Required action: Give back exactly the lines of the data below, starting with the line that has "This screenshot has height=791, width=768." and going on through the line that has "Task: Click on the Woonlastenverzekering".

── Task inputs

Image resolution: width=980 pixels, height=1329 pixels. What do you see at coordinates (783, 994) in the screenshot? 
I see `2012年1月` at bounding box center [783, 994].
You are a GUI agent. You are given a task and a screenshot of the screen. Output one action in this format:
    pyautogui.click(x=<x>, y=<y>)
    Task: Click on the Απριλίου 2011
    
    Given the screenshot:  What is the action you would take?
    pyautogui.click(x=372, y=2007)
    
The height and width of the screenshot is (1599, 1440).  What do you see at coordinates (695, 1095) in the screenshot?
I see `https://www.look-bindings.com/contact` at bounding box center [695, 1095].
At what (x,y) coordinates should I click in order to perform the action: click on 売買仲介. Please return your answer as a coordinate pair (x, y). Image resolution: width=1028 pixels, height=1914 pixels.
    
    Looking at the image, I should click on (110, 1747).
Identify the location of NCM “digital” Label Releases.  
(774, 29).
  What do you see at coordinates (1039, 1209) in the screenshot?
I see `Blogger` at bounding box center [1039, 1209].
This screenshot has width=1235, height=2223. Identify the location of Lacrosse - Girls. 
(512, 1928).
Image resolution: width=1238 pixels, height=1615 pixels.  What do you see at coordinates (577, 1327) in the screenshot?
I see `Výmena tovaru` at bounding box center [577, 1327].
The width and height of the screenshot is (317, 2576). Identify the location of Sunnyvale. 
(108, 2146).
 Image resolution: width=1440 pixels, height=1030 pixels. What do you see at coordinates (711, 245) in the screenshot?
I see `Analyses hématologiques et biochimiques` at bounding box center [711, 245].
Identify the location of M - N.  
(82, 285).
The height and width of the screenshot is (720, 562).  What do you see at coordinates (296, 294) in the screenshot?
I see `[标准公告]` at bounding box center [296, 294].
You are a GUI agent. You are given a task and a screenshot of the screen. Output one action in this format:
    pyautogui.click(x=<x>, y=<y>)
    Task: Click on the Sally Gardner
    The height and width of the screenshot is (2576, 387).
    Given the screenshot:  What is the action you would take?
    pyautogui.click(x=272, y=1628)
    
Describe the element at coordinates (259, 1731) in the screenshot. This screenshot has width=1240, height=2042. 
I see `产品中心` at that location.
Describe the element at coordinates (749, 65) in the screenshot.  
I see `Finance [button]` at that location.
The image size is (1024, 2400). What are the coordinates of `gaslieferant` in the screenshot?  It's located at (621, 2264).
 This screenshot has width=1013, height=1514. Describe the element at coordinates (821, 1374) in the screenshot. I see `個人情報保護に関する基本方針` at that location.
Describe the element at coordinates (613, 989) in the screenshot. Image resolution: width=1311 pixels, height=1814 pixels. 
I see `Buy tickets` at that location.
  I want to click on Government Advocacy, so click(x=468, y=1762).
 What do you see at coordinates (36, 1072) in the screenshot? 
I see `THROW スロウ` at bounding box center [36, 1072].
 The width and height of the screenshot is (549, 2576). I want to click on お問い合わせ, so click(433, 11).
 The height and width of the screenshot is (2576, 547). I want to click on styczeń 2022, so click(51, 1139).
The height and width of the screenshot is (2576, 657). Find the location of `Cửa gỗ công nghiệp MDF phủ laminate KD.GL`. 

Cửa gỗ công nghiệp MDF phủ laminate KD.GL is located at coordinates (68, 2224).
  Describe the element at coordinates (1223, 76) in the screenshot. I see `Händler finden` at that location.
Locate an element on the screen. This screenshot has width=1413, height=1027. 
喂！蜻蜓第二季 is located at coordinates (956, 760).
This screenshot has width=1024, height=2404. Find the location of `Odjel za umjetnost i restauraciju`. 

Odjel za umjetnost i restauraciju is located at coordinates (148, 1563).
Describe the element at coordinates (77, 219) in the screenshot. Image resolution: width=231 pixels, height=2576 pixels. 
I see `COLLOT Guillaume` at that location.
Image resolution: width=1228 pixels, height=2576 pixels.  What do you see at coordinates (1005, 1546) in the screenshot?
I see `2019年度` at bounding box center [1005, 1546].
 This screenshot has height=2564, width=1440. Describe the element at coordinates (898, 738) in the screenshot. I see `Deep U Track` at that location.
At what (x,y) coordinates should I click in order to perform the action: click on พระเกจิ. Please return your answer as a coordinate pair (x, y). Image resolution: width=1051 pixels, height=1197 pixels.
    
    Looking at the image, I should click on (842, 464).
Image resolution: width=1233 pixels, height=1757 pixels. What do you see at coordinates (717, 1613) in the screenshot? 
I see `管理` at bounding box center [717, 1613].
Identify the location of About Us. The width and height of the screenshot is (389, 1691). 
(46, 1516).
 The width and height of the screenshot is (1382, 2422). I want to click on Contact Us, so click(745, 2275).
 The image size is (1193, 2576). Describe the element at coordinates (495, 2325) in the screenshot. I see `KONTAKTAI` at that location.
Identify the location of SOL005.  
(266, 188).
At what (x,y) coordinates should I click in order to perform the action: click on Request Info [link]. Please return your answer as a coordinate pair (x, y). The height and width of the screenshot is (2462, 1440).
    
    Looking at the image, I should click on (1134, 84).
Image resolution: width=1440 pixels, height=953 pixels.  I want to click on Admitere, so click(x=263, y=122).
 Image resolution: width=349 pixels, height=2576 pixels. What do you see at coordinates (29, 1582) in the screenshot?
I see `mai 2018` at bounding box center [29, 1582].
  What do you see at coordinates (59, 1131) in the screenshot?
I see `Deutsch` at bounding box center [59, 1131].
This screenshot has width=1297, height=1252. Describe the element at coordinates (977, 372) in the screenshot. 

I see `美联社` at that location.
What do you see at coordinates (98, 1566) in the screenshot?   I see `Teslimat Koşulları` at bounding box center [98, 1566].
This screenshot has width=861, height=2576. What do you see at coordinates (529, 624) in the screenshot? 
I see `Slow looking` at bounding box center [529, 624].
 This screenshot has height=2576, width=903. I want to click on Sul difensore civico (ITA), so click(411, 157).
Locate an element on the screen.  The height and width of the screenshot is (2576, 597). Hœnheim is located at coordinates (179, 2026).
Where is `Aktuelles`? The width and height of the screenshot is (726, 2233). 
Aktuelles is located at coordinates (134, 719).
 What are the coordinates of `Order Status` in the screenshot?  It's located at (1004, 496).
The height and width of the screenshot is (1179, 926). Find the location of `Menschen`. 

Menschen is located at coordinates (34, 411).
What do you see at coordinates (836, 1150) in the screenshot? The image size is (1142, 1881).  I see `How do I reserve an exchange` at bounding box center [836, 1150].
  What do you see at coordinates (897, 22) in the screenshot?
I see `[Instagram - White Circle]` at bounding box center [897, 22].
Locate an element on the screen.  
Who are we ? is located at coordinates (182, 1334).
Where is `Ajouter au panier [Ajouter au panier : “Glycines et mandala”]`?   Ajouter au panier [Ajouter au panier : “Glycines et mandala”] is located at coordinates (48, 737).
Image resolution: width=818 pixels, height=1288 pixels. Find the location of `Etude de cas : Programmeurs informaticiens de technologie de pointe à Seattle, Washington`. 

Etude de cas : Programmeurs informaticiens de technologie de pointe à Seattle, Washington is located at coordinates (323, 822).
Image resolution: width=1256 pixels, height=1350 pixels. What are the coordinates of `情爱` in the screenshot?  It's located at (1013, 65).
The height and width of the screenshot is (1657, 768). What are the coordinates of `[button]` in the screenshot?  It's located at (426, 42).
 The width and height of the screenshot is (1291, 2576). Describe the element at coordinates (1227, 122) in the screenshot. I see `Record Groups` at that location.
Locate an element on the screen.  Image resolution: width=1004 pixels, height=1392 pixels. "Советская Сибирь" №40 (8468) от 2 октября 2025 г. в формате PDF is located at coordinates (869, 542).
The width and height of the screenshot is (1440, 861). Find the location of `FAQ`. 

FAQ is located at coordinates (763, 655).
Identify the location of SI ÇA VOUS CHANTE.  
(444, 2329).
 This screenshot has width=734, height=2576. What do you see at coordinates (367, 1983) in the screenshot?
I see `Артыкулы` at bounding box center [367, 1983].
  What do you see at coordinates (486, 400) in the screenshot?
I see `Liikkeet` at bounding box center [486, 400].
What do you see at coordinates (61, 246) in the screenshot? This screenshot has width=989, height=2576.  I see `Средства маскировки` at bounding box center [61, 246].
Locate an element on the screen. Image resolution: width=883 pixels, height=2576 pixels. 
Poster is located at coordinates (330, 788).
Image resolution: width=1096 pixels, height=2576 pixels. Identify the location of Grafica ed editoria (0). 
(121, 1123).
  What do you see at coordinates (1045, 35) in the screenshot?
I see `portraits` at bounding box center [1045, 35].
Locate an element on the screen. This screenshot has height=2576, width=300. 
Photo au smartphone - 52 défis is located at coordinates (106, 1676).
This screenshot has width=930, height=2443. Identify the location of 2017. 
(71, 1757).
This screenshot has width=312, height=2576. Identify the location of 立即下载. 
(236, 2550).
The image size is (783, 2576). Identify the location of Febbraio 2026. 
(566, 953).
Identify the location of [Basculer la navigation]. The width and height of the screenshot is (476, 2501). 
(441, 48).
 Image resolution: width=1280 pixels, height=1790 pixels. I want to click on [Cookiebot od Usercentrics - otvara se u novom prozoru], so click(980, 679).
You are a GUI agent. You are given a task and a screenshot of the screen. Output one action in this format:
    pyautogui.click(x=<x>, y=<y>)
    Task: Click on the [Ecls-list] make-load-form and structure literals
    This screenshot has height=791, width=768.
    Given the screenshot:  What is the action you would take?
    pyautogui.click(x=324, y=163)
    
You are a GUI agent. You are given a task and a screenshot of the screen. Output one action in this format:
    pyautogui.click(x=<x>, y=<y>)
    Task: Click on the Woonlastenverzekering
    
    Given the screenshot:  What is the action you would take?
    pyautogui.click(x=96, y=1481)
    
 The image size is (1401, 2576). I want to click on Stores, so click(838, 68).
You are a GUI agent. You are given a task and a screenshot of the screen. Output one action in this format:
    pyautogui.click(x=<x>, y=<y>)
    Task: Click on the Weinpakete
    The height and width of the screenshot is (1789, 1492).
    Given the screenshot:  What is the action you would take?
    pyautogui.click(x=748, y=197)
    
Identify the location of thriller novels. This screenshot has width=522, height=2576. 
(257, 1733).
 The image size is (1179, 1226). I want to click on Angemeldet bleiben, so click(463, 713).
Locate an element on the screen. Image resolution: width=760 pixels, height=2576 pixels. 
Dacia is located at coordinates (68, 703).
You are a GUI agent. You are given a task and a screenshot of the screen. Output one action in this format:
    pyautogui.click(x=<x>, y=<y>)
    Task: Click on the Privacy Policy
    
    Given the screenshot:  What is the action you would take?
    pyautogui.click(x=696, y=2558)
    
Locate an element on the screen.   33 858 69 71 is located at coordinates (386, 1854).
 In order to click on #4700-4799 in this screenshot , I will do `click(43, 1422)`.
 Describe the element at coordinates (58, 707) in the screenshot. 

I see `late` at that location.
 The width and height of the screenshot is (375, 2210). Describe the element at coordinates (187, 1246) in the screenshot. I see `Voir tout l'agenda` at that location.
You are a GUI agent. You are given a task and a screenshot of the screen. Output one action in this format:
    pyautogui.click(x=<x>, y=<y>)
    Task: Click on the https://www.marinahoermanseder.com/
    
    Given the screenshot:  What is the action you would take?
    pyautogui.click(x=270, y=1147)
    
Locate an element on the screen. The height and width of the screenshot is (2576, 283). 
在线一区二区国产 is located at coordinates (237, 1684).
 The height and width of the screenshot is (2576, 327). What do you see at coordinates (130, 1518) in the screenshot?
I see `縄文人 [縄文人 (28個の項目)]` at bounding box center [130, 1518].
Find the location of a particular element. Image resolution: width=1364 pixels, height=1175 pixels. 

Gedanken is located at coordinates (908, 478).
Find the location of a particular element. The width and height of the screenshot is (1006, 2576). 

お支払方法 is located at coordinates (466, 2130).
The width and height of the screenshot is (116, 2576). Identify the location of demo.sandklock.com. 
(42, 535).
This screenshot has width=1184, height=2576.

────

Answer for the task:
    This screenshot has height=791, width=768.
    Given the screenshot:  What is the action you would take?
    pyautogui.click(x=324, y=163)
    
You are a GUI agent. You are given a task and a screenshot of the screen. Output one action in this format:
    pyautogui.click(x=<x>, y=<y>)
    Task: Click on the Woonlastenverzekering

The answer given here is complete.